[Saved entries]
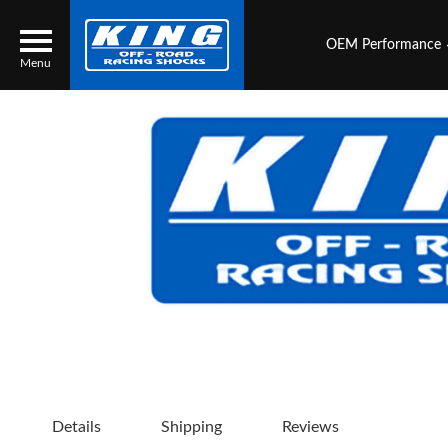
OEM Performance
Menu
Locator
Search
Contact Us
My Quote
About Us
Press Release
Services
Details
Shipping
Reviews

▸ TASK
Leaving the pictures out, reproduce the entries above exactly.

▸ RESULT OF THIS EXERCISE
OEM Performance
Menu
Locator
Search
Contact Us
My Quote
About Us
Press Release
Services
Details
Shipping
Reviews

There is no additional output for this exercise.